Since ifp->rt can be accessed outside of RTNL, the spinlock is needed to
change its value. Arguably only 'ifp->rt = rt;' needs the spinlock.

Let me know if I am missing something. There are many twists and turns
with the ipv6 code.

> 
>> +		spin_unlock(&ifp->lock);
>> +
>> +		if (prev)
>> +			ip6_rt_put(prev);
> Nit. ip6_rt_put() takes NULL.

ok.
Martin KaFai Lau April 23, 2017, 2:28 a.m. UTC | #3
On Sat, Apr 22, 2017 at 07:12:34PM -0600, David Ahern wrote:
> On 4/22/17 4:00 PM, Martin KaFai Lau wrote:
> > On Sat, Apr 22, 2017 at 09:40:37AM -0700, David Ahern wrote:
> > [...]
> >> diff --git a/net/ipv6/addrconf.c b/net/ipv6/addrconf.c
> >> index 08f9e8ea7a81..97e86158bbcb 100644
> >> --- a/net/ipv6/addrconf.c
> >> +++ b/net/ipv6/addrconf.c
> >> @@ -3303,14 +3303,24 @@ static void addrconf_gre_config(struct net_device *dev)
> >>  static int fixup_permanent_addr(struct inet6_dev *idev,
> >>  				struct inet6_ifaddr *ifp)
> >>  {
> >> -	if (!ifp->rt) {
> >> -		struct rt6_info *rt;
> >> +	/* rt6i_ref == 0 means the host route was removed from the
> >> +	 * FIB, for example, if 'lo' device is taken down.

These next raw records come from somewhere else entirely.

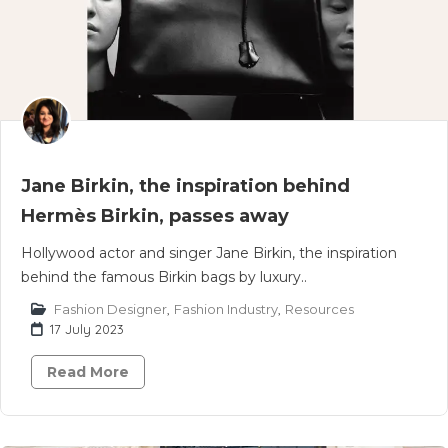
Jane Birkin, the inspiration behind
Hermès Birkin, passes away
Hollywood actor and singer Jane Birkin, the inspiration
behind the famous Birkin bags by luxury..
Fashion Designer
,
Fashion Industry
,
Resources
17 July 2023
Read More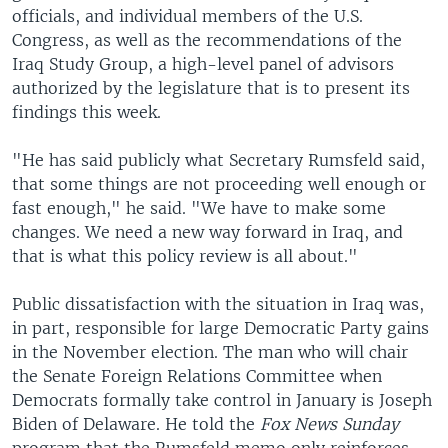
officials, and individual members of the U.S.
Congress, as well as the recommendations of the
Iraq Study Group, a high-level panel of advisors
authorized by the legislature that is to present its
findings this week.
"He has said publicly what Secretary Rumsfeld said,
that some things are not proceeding well enough or
fast enough," he said. "We have to make some
changes. We need a new way forward in Iraq, and
that is what this policy review is all about."
Public dissatisfaction with the situation in Iraq was,
in part, responsible for large Democratic Party gains
in the November election. The man who will chair
the Senate Foreign Relations Committee when
Democrats formally take control in January is Joseph
Biden of Delaware. He told the
Fox News Sunday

In that
> >> +	 * case regenerate the host route.
> >> +	 */
> >> +	if (!ifp->rt || !atomic_read(&ifp->rt->rt6i_ref)) {
> >> +		struct rt6_info *rt, *prev;
> >>
> >>  		rt = addrconf_dst_alloc(idev, &ifp->addr, false);
> > The rt regernation makes sense.
> >
> >>  		if (unlikely(IS_ERR(rt)))
> >>  			return PTR_ERR(rt);
> >>
> >> +		spin_lock(&ifp->lock);
> >> +		prev = ifp->rt;
> >>  		ifp->rt = rt;
> > I am still missing something on the new spin_lock:
> > 1) Is there an existing race in the existing
> >    ifp->rt modification ('ipf->rt = rt') which is
> >    not related to this bug?
> > 2) If there is a race in ifp->rt, is the above if-checks
> >    on ifp->rt racy and need protection also? F.e. 'ifp->rt->rt6i_ref'
> >    since ifp->rt could be NULL or ifp->rt->rt6i_ref
> >    may not be zero later if there is concurrent
> >    modification on ifp->rt?
>
> As I understand it:
> - rt6i_ref is modified by the fib code (adding and removing to tree) and
> always under RTNL.
> - ifp->rt is only *set* under RTNL, but is accessed without (dad via
> workqueue and sysctl).
>
> The code path to fixup_permanent_addr is under RTNL, so the if check on
> ifp->rt and rt6i_ref is ok -- neither can be changed since RTNL is held.
>
> Since ifp->rt can be accessed outside of RTNL, the spinlock is needed to
> change its value.
Got it. It is to protect the readers which are not under RTNL.
Many thanks for pointing out what I was missing.  It all makes sense now.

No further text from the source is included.